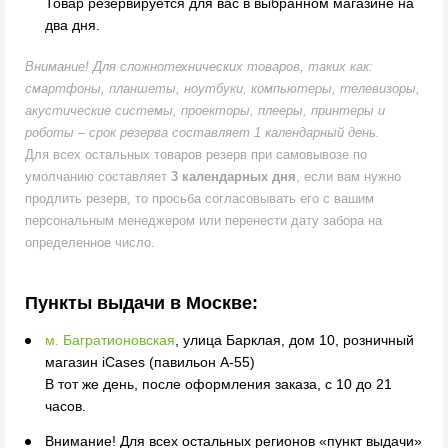
Товар резервируется для вас в выбранном магазине на
два дня.
Внимание! Для сложнотехнических товаров, таких как:
смартфоны, планшеты, ноутбуки, компьютеры, телевизоры,
акустические системы, проекторы, плееры, принтеры и
роботы – срок резерва составляет 1 календарный день.
Для всех остальных товаров резерв при самовывозе по
умолчанию составляет
3 календарных дня
, если вам нужно
продлить резерв, то просьба согласовывать его с вашим
персональным менеджером или перенести дату забора на
определенное число.
Пункты выдачи в Москве:
м. Багратионовская
,
улица Барклая, дом 10, розничный
магазин iCases (павильон А-55)
В тот же день, после оформления заказа, с 10 до 21
часов.
Внимание!
Для всех остальных регионов «пункт выдачи»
================================
Please reprint the whole listing exactly and omit its pictures.

**TASK RESULT:**
Товар резервируется для вас в выбранном магазине на
два дня.
Внимание! Для сложнотехнических товаров, таких как:
смартфоны, планшеты, ноутбуки, компьютеры, телевизоры,
акустические системы, проекторы, плееры, принтеры и
роботы – срок резерва составляет 1 календарный день.
Для всех остальных товаров резерв при самовывозе по
умолчанию составляет
3 календарных дня
, если вам нужно
продлить резерв, то просьба согласовывать его с вашим
персональным менеджером или перенести дату забора на
определенное число.
Пункты выдачи в Москве:
м. Багратионовская
,
улица Барклая, дом 10, розничный
магазин iCases (павильон А-55)
В тот же день, после оформления заказа, с 10 до 21
часов.
Внимание!
Для всех остальных регионов «пункт выдачи»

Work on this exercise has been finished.